前回はポリウレタンが入っている素材に気を付けてという内容でした。今回はその続きです。

②色んな素材が入っているものに注意

素材の話の記事で、それぞれに長所短所があって、適材適所がある。と書きました。
でも、短所を補い合うように異素材同士を混ぜ混ぜしたら、長所しかない糸ができるじゃん!
と考えてハイブリッドな糸、ハイブリッドな生地がたくさん開発されてきました。

例えば綿とポリエステルを混ぜた糸。
綿は乾きにくく、シワになりやすく、汗をよく吸う
ポリは乾きやすく、シワになりにくく、汗を吸わない

お互いの弱点を補完しあっている!!すんばらしいではないか!
というふうです。世の中にはいろいろな種類の素材が、様々な割合で混ぜられ洋服になって世の中にあふれています。
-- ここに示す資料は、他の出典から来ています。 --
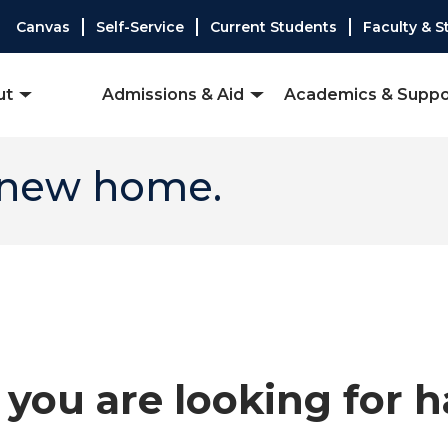
Canvas
Self-Service
Current Students
Faculty & S
ut
Admissions & Aid
Academics & Suppo
 new home.
you are looking for 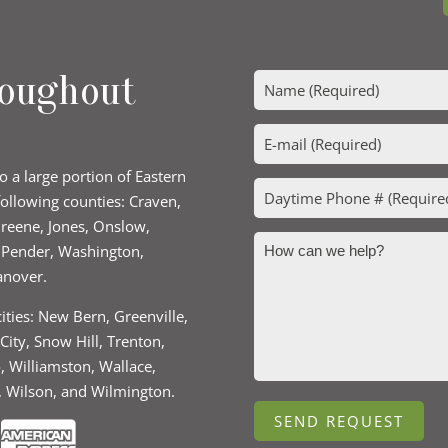
roughout
to a large portion of Eastern
following counties: Craven,
 Greene, Jones, Onslow,
, Pender, Washington,
anover.
cities: New Bern, Greenville,
ity, Snow Hill, Trenton,
o, Williamston, Wallace,
, Wilson, and Wilmington.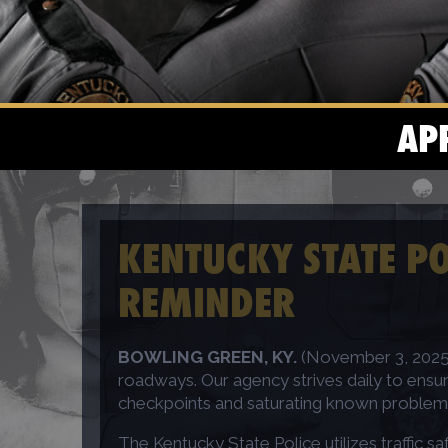
AP
KENTUCKY STATE PO
REMINDER
BOWLING GREEN, KY.
(November 3, 2025) 
roadways. Our agency strives daily to ensur
checkpoints and saturating known problematic
The Kentucky State Police utilizes traffic 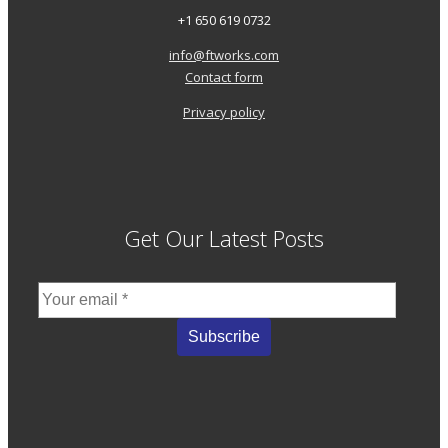
+1 650 619 0732
info@ftworks.com
Contact form
Privacy policy
Get Our Latest Posts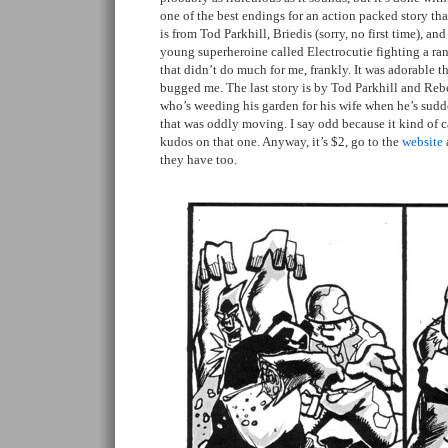
one of the best endings for an action packed story tha
is from Tod Parkhill, Briedis (sorry, no first time), a
young superheroine called Electrocutie fighting a r
that didn’t do much for me, frankly. It was adorable 
bugged me. The last story is by Tod Parkhill and Re
who’s weeding his garden for his wife when he’s sudde
that was oddly moving. I say odd because it kind of 
kudos on that one. Anyway, it’s $2, go to the
website
they have too.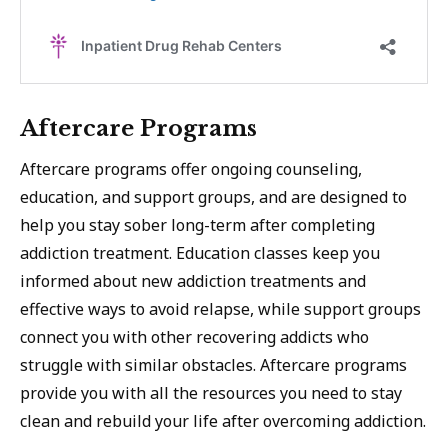
Aftercare Programs
Aftercare programs offer ongoing counseling,
education, and support groups, and are designed to
help you stay sober long-term after completing
addiction treatment. Education classes keep you
informed about new addiction treatments and
effective ways to avoid relapse, while support groups
connect you with other recovering addicts who
struggle with similar obstacles. Aftercare programs
provide you with all the resources you need to stay
clean and rebuild your life after overcoming addiction.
でも、でも、でも、私はこれは長持ちさせるという観点からみるとパーフェクトではないと思うのです。

やまんばの長持ち服

さて、そのお話の前にこれを見てください。

これ、やまんばのたんすから10年以上着ている服だけを出してみました。どんな素材があるか実際のところをまずは自分のもので確認。

10年前といえば社会人山岳会にすでに入って本格的に登山をしていた頃です。その頃には登山服が購入する服の半数以上を占めており、山で着れなくなった服をおろして平地で着る様になっていました。(山の人たぶんみんなそうだよね??)なのでかなり山服が多いです。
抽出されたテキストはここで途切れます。